View attachment 364910
The hullo method temporarily makes these look big, why not try build them and get them big permanently
View attachment 364911
It also halos your side profile.

The Back: Splenius Capitis & Upper Trapezius

These muscles make up the back of your neck, and growing them makes sure your side profile looks thick and powerful instead of totally flat.

At the gym, your best bet with weights is the Lying Weighted Neck Extension. Lie face down on a bench with your head hanging off the edge, put a towel and a light weight plate against the back of your head, and hold it secure. Lower your head slowly toward the floor to stretch the muscles, then lift your head back up by extending your neck as far as comfortably possible. Just like the front, focus on 3 sets of 15 to 20 reps and do not rush it.

If you are training at home without weights, you can use advanced bodyweight movements like the Static Posterior Neck Bridge. Lie on your back on a soft mat or a pillow with your knees bent and feet flat on the floor. Push your hips up into a bridge, but carefully shift your upper body weight onto the back of your head instead of your shoulders, keeping your hands flat on the floor next to you at first to help support the weight until your neck gets used to it.


Once the static hold feels too easy, you can progress to Dynamic Rolling Neck Bridges to really force growth. While holding that bridge position, slowly and under total control roll your head back onto the crown of your skull and then back down onto the base of your head. You absolutely have to keep your hands on the ground to absorb most of your weight during this to protect your spine.
View attachment 364914

View attachment 364913
Wrestlers use neck bridges to build a thicker neck. I'd advise you to ease your way into it because it can cause serious sprains and injuries if you do it wrong

The Sides & Lateral Thickness: Scalenes & Levator Scapulae(use the image above of the neck's anatomy)

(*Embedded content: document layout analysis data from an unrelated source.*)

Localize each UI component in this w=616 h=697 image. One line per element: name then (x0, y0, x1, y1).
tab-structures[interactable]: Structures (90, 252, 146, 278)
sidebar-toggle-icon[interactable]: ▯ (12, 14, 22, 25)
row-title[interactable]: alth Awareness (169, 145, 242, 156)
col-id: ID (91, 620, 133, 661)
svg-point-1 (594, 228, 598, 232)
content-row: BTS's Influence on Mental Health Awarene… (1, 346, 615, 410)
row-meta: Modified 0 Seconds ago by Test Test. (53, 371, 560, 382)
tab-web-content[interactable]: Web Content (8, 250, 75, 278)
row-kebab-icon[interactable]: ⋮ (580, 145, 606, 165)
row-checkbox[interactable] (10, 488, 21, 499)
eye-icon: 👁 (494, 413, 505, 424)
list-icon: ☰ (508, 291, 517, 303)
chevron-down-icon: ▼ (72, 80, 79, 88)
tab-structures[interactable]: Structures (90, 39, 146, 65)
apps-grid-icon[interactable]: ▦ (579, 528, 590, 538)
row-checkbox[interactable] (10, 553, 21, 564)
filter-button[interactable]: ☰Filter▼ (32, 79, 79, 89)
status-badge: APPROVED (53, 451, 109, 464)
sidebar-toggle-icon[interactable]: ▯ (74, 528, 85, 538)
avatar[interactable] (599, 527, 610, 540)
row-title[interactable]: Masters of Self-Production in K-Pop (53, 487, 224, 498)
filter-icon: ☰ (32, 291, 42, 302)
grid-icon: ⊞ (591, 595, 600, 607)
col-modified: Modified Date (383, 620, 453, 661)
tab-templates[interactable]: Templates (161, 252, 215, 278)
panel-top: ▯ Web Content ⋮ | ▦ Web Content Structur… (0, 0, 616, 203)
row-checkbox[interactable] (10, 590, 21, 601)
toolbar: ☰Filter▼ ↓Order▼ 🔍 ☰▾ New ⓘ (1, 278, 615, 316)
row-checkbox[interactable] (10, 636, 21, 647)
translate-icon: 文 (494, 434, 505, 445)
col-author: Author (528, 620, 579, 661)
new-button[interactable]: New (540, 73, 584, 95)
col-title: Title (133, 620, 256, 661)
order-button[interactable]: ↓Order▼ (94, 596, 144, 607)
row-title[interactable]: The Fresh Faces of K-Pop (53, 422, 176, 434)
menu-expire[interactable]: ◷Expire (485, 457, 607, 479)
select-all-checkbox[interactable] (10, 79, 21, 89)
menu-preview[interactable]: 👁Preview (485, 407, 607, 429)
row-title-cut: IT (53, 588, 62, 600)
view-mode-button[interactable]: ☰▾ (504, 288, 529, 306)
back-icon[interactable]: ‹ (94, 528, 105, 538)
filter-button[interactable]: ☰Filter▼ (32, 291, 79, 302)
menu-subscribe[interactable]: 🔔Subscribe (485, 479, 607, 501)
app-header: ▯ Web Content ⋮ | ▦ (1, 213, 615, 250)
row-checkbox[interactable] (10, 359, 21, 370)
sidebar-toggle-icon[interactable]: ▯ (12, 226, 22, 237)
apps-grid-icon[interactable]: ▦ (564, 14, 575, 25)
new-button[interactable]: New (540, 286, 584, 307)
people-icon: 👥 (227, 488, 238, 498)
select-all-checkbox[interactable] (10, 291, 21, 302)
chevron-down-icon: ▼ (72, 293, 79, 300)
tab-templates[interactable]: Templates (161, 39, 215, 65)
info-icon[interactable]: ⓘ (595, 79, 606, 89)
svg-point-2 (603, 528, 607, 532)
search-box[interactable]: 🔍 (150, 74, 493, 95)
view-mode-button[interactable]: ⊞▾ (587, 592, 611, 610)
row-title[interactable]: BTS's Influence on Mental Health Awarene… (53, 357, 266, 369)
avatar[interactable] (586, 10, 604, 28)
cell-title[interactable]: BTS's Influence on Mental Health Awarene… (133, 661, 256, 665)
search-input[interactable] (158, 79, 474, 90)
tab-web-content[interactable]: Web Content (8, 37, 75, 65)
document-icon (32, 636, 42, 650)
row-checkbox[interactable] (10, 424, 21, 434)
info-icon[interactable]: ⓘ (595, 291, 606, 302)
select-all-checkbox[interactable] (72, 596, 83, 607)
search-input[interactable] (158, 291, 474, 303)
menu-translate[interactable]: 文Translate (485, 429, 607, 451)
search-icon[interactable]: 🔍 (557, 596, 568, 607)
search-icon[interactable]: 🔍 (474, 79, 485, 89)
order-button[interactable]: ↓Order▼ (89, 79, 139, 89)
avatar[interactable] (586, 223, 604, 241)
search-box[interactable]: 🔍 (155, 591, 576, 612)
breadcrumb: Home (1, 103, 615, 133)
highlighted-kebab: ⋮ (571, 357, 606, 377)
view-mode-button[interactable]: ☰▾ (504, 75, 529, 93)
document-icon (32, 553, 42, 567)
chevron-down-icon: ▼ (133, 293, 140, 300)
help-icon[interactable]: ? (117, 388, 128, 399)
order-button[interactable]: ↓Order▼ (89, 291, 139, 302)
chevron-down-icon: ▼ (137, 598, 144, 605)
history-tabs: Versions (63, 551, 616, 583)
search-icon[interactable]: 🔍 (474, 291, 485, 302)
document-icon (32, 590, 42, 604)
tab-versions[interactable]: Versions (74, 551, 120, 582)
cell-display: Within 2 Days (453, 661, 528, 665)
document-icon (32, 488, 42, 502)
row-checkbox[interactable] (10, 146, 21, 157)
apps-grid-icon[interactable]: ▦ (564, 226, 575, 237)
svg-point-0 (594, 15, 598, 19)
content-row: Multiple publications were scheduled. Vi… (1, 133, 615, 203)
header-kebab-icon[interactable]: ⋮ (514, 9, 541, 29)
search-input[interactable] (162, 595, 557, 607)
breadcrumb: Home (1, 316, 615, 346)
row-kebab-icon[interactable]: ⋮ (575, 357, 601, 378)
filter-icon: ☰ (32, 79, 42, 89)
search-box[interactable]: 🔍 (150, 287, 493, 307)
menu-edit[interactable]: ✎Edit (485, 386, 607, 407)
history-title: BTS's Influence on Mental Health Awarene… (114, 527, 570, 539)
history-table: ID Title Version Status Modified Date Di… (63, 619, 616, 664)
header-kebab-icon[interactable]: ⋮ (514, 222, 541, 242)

The lateral muscles sit directly on the sides of your neck, and building them forces your neck width outward past the width of your jawline, giving you that wide, imposing look from the front.

In the gym, you can target these with Weighted Lateral Neck Flexion. Lie completely on your side on a flat bench with your head hanging past the edge. Rest a towel and a lightweight plate on the side of your head just above your ear, using your hand to steady it. Slowly lower your ear down toward the shoulder below you, then use the side of your neck to pull your head back up toward the sky. Perform 3 sets of 15 to 20 reps on one side before switching to the other.

At home, you can achieve the same lateral simulation using Isometric Hand Resisted Lateral Flexion. Stand tall and place the palm of your right hand against the right side of your head. Attempt to tilt your right ear down to your right shoulder while aggressively resisting the movement with your arm to create a massive isometric contraction on the left side of your neck. Hold this for 10 to 15 seconds per side, alternating back and forth for 4 total sets.


View attachment 364915
A harness would be a really high ROI investment

The Anabolic Driver: Protein & Nutrient Timing

Training your neck creates the micro-tears necessary for hypertrophy, but the actual physical thickness is built entirely out of the protein you consume afterward. Because the neck consists of relatively small, high-frequency muscle fibers, it requires a steady stream of amino acids to repair and expand quickly. You should aim to consume roughly 1 gram of protein per pound of your target body weight every single day to keep your body in a positive nitrogen balance.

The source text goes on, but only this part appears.